Simple base instinct is at play here: I don’t care about legalities if my opponent is harmed, but I do care for the same law if the one in harm happens to be a comrade. The society gets divided and extends further authority to the authoritarian state.
The statistics are contradictory and tailored by the concerned groups as per their political requirements. Baloch groups claim their missing people run into thousands, and include female teachers. The government gives a far smaller number of those missing from Balochistan and presents a not-so-gory picture.
In case of the alleged members of the jihadi groups, the official and unofficial accounts again contradict, depending on the source and their interests accordingly.
The bloggers have been freed by their abductors yet the government and its courts won’t take action against the abductions. An eerie silence has overtaken a much-needed debate and consequent reforms to address this growing issue.
The families of these missing people have been protesting for years now. Commissions have been formed, seminars conducted, walks held and those protesting the abductions have had to go through ordeals of their own.
The missing person is not an inorganic element, but a father, son, brother and much more. Denying a family their sole dependent in the name of national security without any recourse to law is outright criminal.
In case, the state is positive that someone has committed a wrong, there is a due process of law that can be adopted. If the natures of their crimes is complicated and not covered under the existing laws; create, debate or amend the laws. How can the lawmaker and implementer themselves take the law into their hands while beating the drums of laws being insufficient to cater to the arrest and trial of the alleged wrongdoers?

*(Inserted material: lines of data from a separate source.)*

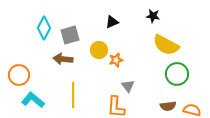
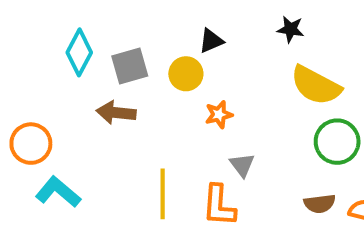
yellow circle: (99, 50) -> (186, 74), moved
yellow line: (73, 95) -> (163, 194), moved

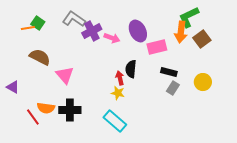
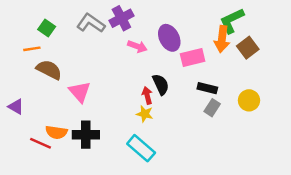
orange line: (28, 28) -> (32, 49), moved
purple cross: (92, 31) -> (121, 18), moved
black semicircle: (131, 69) -> (161, 84), turned 150
red line: (33, 117) -> (40, 143), turned -30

Moreover, if this is not the case and what we are hearing about the abductions is mere propaganda to undermine the state, the state should address and counter it and convince the populace of its innocence.
The culture of silence should be dispelled not perpetuated. National interest is better served in rule of law, accountability and inclusive debate, not by hushing the voices that are not serving the state’s immediate interests. State building is not a short-term pilot project, but an evolutionary entity which needs to flourish with diversity, equity and law in order to grow and gain the trust of its citizens.
There is no doubt that security states tend to be repressive at times but that cannot work on a sustained basis. It is time we correct our ways and embrace our marginalised and disgruntled population, rather than repressing them.
The present framework of the National Action Plan (NAP) and its associated laws are either lacking in substance, or the institutions meant to implement them are lacking in capacity. Besides, the NAP alone cannot efficiently repress these groups. We should also think of more permanent, out-of-the-box solutions.
To begin with, a truth and reconciliation commission may be constituted, but it should be inclusive and broad enough to accommodate the concerns of all relevant stakeholders. Although our record in such undertakings is not impressive, there appears no other way out. An impartial inquiry and then a process of reconciliation to heal the wounds and erase the scars of discontent is the need of the time.
We all need to put our heads together and determine the flaws in the government’s overt and covert policies. Political parties, judiciary and civil society ought to present a unanimous stance on the protection of fundamental human rights of all the citizens, irrespective of their creed.
All missing persons must be retrieved and returned to society with due process. If anyone is deemed to have committed any wrong — be it a Baloch youth, a madrassah student or a liberal blogger — the courts should come forward to take care of them.